Francesco Nocentini, giornalista e scrittore, ci ha riproposto in questi giorni con lucidità il problema dei problemi della strage dei Georgofili, e dobbiamo ringraziarlo per questo.
Quel problema – qualcuno ha trattato con la mafia in quel drammatico 1993? – deve essere drammaticamente presente davanti a noi. E in primo luogo alla classe dirigente di questo Paese. Perché la mafia può essere battuta, ma questo obiettivo può essere perseguito efficacemente solo se intorno a tutte le mafie si tende una rete fatta di coscienza di popolo, di partecipazione democratica, di solidarietà con le forze dell’ordine e della magistratura, ma fatta anche e soprattutto della forza morale e pratica delle istituzioni e di chi le governa.
La lotta alle mafie è impegno quotidiano.

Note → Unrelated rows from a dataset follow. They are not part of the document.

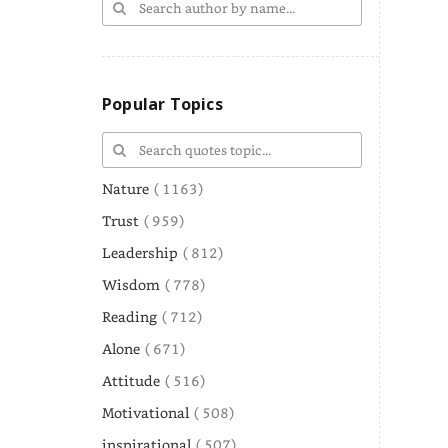
Popular Topics
Nature
( 1163)
Trust
( 959)
Leadership
( 812)
Wisdom
( 778)
Reading
( 712)
Alone
( 671)
Attitude
( 516)
Motivational
( 508)
inspirational
( 507)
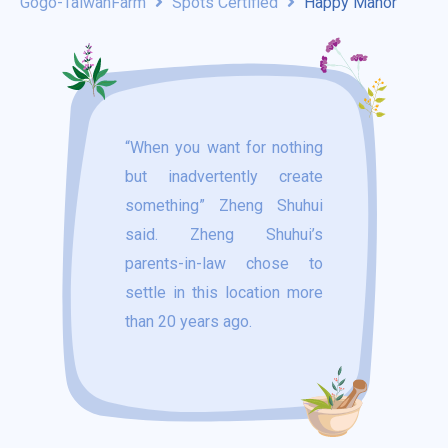
Gogo-TaiwanFarm
Spots Certified
Happy Manor
“When you want for nothing
but inadvertently create
something” Zheng Shuhui
said. Zheng Shuhui’s
parents-in-law chose to
settle in this location more
than 20 years ago.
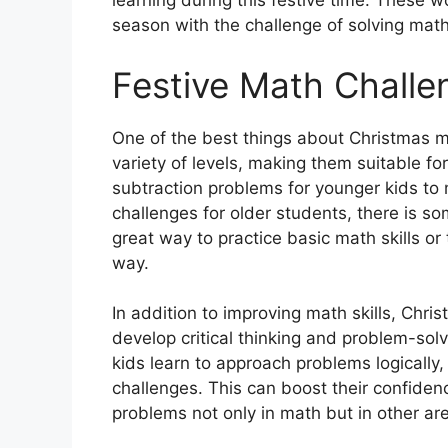
learning during this festive time. These 
season with the challenge of solving math
Festive Math Challe
One of the best things about Christmas m
variety of levels, making them suitable fo
subtraction problems for younger kids to 
challenges for older students, there is 
great way to practice basic math skills o
way.
In addition to improving math skills, Chr
develop critical thinking and problem-solv
kids learn to approach problems logically
challenges. This can boost their confiden
problems not only in math but in other area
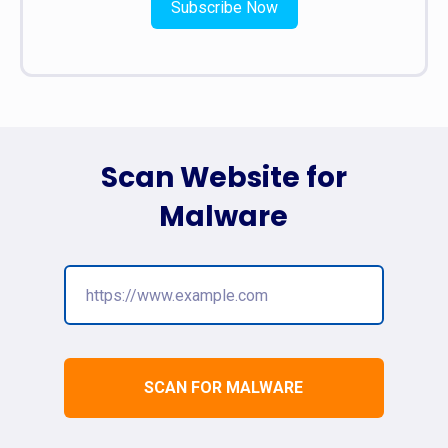
Subscribe Now
Scan Website for
Malware
SCAN FOR MALWARE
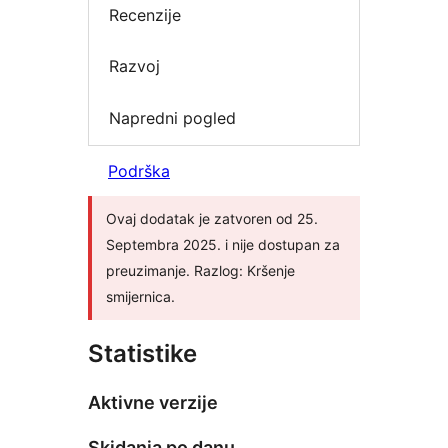
Recenzije
Razvoj
Napredni pogled
Podrška
Ovaj dodatak je zatvoren od 25.
Septembra 2025. i nije dostupan za
preuzimanje. Razlog: Kršenje
smijernica.
Statistike
Aktivne verzije
Skidanja po danu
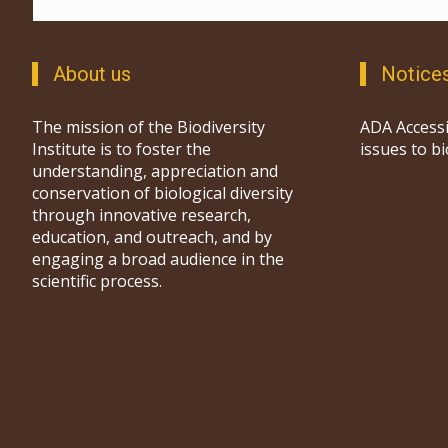
About us
Notice
The mission of the Biodiversity
ADA Accessi
Institute is to foster the
issues to b
understanding, appreciation and
conservation of biological diversity
through innovative research,
education, and outreach, and by
engaging a broad audience in the
scientific process.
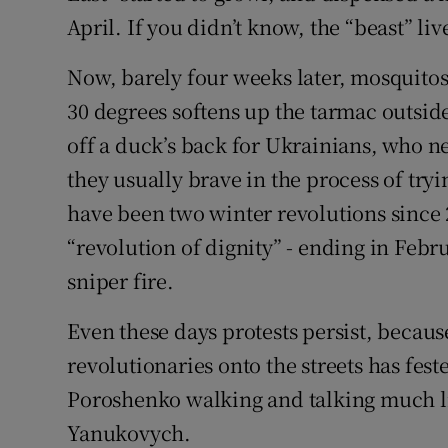
April. If you didn’t know, the “beast” l
Now, barely four weeks later, mosquitos
30 degrees softens up the tarmac outsid
off a duck’s back for Ukrainians, who n
they usually brave in the process of tr
have been two winter revolutions since 
“revolution of dignity” - ending in Febru
sniper fire.
Even these days protests persist, becau
revolutionaries onto the streets has fes
Poroshenko walking and talking much li
Yanukovych.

In questi anni le istituzioni locali, i cittadini e le cittadine di Firenze si sono prodigati: abbiamo fatto e continuiamo a fare in questa città il nostro dovere, a parlare fuori dai denti, a mobilitarci in favore di chi lotta ogni giorno contro la sopraffazione della criminalità organizzata. Ripeto: facciamo questo anche per noi stessi, perché sappiamo che la memoria del passato e la coscienza diffusa del presente sono necessarie per far restare fuori dalla normalità della nostra vita ciò che è abnorme, criminale, mafioso.
Quando in questi giorni sentiamo le interviste ai ragazzi accorsi in Sicilia con la Nave della Legalità, quando raccogliamo le sensazioni dei ragazzi fiorentini e toscani che partecipano ogni anno ai campi antimafia, non c’è dubbio che il nostro cuore si riempie di fiducia. Intorno a questa mobilitazione delle coscienze c’è tutta la nostra città, tutta la nostra regione. C’è un clima importante di sostegno e di impegno delle istituzioni, a partire dal Presidente della Repubblica. Di questo clima positivo sono stati parte 15.000 ragazzi delle scuole fiorentine che in questi anni hanno partecipato ai progetti sulla legalità promossi dal Comune insieme a Libera e ad altre associazioni.
Poi, però, la nostra riflessione deve farsi più profonda, per capire quello che ancora non va, quello che ancora dobbiamo fare. Sono anni che lo Stato infligge colpi importanti ai mafiosi, e gli arresti si susseguono. Ma il potere mafioso, il potere camorrista, il potere della grande criminalità organizzata sembra ciononostante sempre in grado di riprodursi e di diffondersi, nella società, nell’economia, nella politica. E questa diffusione minaccia di trasformarsi di volta in volta in momento terroristico, in azioni violente dalle conseguenze imprevedibili. Per questo, il pericolo rimane attuale, drammaticamente attuale, pronto – all’occorrenza – a tradursi in altre esplosioni di violenza.
Le nostre vittime, i nostri cari scomparsi in quella notte del 27 maggio, ci ripropongono dunque ogni volta il dilemma: cosa facciamo perché il loro sacrificio non sia stato invano? Abbiamo fatto qualcosa di nuovo e di importante, ciascuno per quello che può e che deve fare?
Ecco perché dobbiamo chiedere che le verità nascoste emergano alla luce, che si faccia tutto per farle emergere dalla luce. Ed ecco perché ogni giorno siamo chiamati – come classe dirigente – a fare qualcosa in più per sconfiggere il terrore.
Fare qualcosa in più, qualcosa di sempre più importante. E farlo con il sostegno della memoria e dei cittadini che si mobilitano e che avvertono la dimensione del problema.
Ogni anno che passa, facciamo dunque la nostra riflessione più profonda. Ricordare la strage dei Georgofili serve a questo. E, se ogni volta che ricordiamo, spendiamo parole giuste e di impegno, abbiamo fatto già un passo avanti.